If anyone so much as mentions that they like knives or magic or headstrong girls I’m pointing at these books, flailing excitedly and taking a breath of air before diving into my 15-point breakdown about why they should drop whatever plans they had this weekend and devour these books instead.
(Brilliantly constructed, complex characters, (aspiring) pirates, thieves, adventure and worlds seeped in magic.) Written for Young Adult/Adult fantasy readers. You can view the blurb here.
2. Carry On by Rainbow Rowell
I was almost eleven when I read Harry Potter (which means that I was sorely disappointed when my letter from Hogwarts failed to arrive). I loved it for many of the reasons the rest of the world does – the main one being: Harry Potter was the first book I wanted to climb inside and live in.
Carry On gave me the same feeling.
I was hooked from the first line of the blurb, “Simon Snow is the worst Chosen One who’s ever be chosen.”
All I wanted to do was climb into the world of mages, eat crumpets with Simon, experience Baz’s sneer and discuss magic with Penelope.
(Fresh take on ‘Chosen One’ story featuring magic, food, vampires and Rowell’s compelling dialog.) Written for Young Adult readers. You can view the blurb here.

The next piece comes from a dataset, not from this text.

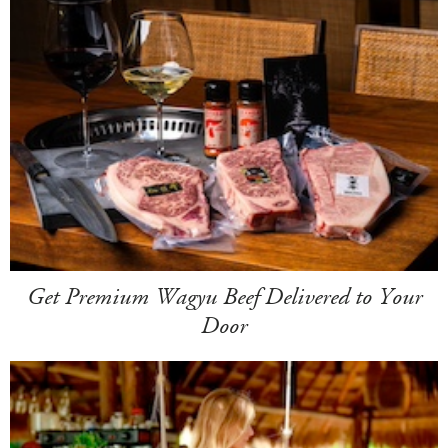
Get Premium Wagyu Beef Delivered to Your
Door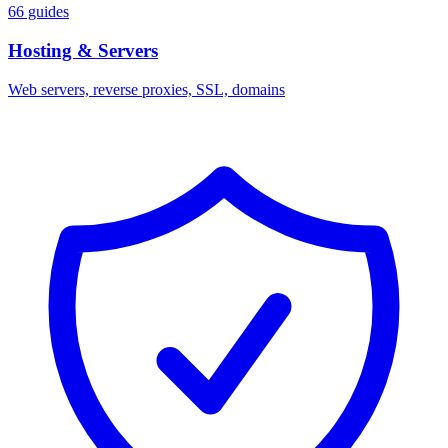
66 guides
Hosting & Servers
Web servers, reverse proxies, SSL, domains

3. Let’s Explore Diabetes with Owls by David Sedaris
You may recall how I mentioned I’d happily read this author’s grocery lists. (In case you were wondering, that hasn’t changed.)

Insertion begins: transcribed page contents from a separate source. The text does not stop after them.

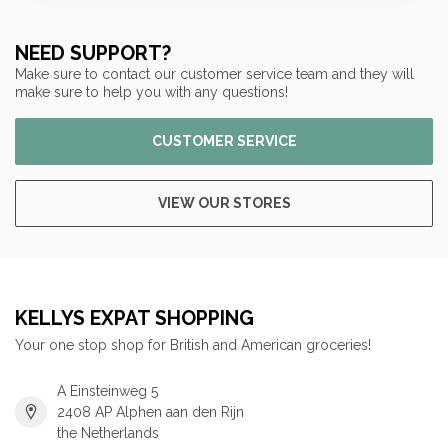
NEED SUPPORT?
Make sure to contact our customer service team and they will
make sure to help you with any questions!
CUSTOMER SERVICE
VIEW OUR STORES
KELLYS EXPAT SHOPPING
Your one stop shop for British and American groceries!
A Einsteinweg 5
2408 AP Alphen aan den Rijn
the Netherlands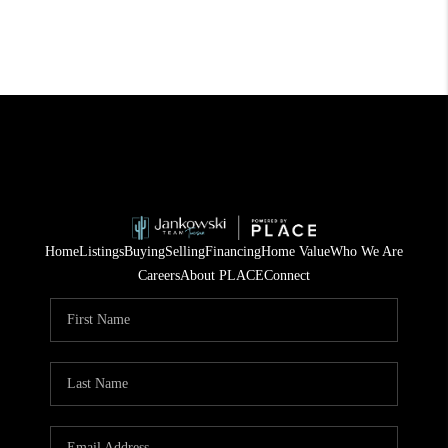
Home
Listings
Buying
Selling
Financing
Home Value
Who We Are
Careers
About PLACE
Connect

Let’s Explore Diabetes with Owls is a book of essays by a Grammy-Award nominated humourist. Often, his writing is described as surprisingly moving and elegant.
I won’t be the first to say this: his humour isn’t for everyone. However, Sedaris fascinates me. In part, because he documents his day, every day in a diary (as do I) but mainly, because he’s so unforgiving in his writing.
He shares facts about himself and his family that most people would never dream of divulging. It’s refreshing to read work that’s praised for its honesty.
(Humoristic stories of his childhood, his worldview and travels.) You can view the blurb here.
4. Steelheart by Brandon Sanderson
It bedazzled my family with a domino-like effect. My father was the first to go, followed by my mom, myself and then my grandmother – until all four of us were seated around the dinner table in a state of awe and desperation for book 2. We discussed the plot, the characters and the incredible world Sanderson had crafted in depth and then promptly ordered Firefight.
Soon after, the third book (Calamity) was ordered.
(Superheroes, bad metaphors, action scenes and a protagonist you can’t help but love.) You can view the blurb here.
5. I’ll Give You The Sun by Jandy Nelson
In part, because I can’t get enough of Nelson’s immersive, descriptive writing but mainly, because Noah and Jude have enrooted themselves in me.
“Quick, make a wish.
Take a (second or third or fourth) chance.
Remake the world.” – Jandy Nelson
(Out of this world description, twins, love, tragedy and finding out who you are in this big, complicated world.) Written for young adults. You can view the blurb here.
Chances are, if we meet in person I’ll mention at least one of these books. (I really didn’t expect 3 of the five to be fantasy – but there you have it!)